Gay Couples in Utah are Fighting Back
The ACLU is suing the state of Utah on behalf of four couples who were married between December 20th and January 6th when the ban on same-sex marriages was lifted in the conservative state.
Utah temporarily became the 18th state in the US to legalize same sex marriage when U.S. District Judge Robert Shelby ruled that the ban was unconstitutional. The couples are four out of the approximately 1,300 who got marriage licenses in the weeks following the Judge’s ruling. Later, on January 6th, the Supreme Court stayed the ruling on the state’s Republican leadership’s request.
The lawsuit filed Tuesday says the state has put hundreds of gay and lesbian couples in legal limbo and prevented them from getting key protections for themselves and their children. “They’ve put a giant question mark over the lives of all these people that have married,” said John Mejia, legal director for the ACLU in Utah.

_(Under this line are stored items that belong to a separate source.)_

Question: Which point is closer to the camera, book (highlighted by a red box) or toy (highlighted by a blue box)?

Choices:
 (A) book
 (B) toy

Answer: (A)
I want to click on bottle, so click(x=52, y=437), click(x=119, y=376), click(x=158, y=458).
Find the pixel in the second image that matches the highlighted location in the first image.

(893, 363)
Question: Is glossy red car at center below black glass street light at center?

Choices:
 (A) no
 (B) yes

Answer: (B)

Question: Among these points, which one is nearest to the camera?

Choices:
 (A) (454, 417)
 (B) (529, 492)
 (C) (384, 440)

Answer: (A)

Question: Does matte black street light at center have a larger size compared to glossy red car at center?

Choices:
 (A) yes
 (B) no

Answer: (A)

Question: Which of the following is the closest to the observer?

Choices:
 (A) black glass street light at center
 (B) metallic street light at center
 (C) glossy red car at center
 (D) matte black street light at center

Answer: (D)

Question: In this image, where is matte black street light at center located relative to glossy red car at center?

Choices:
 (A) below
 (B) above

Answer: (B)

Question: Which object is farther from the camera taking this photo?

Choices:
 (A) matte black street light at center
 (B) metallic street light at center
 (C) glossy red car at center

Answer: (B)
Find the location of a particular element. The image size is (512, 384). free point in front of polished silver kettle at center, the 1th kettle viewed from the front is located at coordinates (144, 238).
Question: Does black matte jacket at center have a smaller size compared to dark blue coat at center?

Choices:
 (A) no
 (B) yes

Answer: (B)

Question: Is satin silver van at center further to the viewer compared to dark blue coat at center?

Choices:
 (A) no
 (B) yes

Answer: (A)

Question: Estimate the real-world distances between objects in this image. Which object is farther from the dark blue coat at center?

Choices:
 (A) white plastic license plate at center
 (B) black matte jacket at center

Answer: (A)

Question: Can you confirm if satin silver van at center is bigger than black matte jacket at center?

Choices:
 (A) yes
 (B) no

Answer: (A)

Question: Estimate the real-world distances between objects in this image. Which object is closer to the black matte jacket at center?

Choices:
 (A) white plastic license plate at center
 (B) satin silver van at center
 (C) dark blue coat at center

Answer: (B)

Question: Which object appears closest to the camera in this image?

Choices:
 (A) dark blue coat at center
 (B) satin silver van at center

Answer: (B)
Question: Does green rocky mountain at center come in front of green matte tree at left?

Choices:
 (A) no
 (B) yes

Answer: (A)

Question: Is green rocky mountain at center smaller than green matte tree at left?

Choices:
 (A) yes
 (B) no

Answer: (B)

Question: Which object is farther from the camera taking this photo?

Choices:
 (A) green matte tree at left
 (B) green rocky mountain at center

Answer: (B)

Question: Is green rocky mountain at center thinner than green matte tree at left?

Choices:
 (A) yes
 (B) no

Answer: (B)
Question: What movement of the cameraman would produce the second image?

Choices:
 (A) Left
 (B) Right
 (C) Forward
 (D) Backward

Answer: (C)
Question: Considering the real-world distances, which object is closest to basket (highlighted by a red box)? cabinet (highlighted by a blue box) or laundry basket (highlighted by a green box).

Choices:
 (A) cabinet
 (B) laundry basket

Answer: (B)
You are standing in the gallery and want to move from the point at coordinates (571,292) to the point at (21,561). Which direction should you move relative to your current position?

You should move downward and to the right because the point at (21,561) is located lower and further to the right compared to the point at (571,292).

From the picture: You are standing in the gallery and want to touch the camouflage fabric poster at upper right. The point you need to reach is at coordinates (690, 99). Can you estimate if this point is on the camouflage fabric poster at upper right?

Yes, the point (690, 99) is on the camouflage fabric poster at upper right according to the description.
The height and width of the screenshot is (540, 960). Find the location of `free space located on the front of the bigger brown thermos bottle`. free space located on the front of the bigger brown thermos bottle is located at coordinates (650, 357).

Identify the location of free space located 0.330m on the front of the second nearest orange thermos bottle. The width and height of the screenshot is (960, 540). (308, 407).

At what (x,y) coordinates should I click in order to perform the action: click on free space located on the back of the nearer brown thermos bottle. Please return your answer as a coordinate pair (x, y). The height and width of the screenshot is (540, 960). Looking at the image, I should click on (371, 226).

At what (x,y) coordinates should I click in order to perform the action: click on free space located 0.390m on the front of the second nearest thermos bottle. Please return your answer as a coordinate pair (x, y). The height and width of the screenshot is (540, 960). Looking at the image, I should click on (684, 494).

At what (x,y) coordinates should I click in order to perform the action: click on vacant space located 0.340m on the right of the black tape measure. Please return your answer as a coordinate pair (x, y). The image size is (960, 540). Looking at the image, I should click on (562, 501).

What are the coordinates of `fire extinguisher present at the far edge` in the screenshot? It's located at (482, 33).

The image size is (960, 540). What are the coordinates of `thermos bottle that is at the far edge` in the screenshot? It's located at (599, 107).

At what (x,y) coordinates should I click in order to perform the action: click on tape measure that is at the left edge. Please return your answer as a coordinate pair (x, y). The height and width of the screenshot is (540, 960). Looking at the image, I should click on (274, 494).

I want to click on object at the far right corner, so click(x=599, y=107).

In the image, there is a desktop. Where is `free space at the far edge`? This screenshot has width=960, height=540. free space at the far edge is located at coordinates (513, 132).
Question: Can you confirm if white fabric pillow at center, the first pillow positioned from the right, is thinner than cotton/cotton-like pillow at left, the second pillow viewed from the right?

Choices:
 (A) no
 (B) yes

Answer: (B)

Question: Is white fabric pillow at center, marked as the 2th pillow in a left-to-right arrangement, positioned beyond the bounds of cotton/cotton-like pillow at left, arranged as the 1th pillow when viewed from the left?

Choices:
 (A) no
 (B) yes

Mejia believes that the marriages performed during the 17-day window when gay marriage was legal are valid no matter what the court has ruled. He said the couples have vested rights in their new unions and should be able to move forward with efforts to make partners legal guardians of children, or add their spouses to their health insurance or pension plans.
Because it could take more than a year for the Supreme Court to rule on Utah’s same-sex marriage ban, the ACLU is seeking a declaration that the marriages that were performed before the stay are recognized by the state.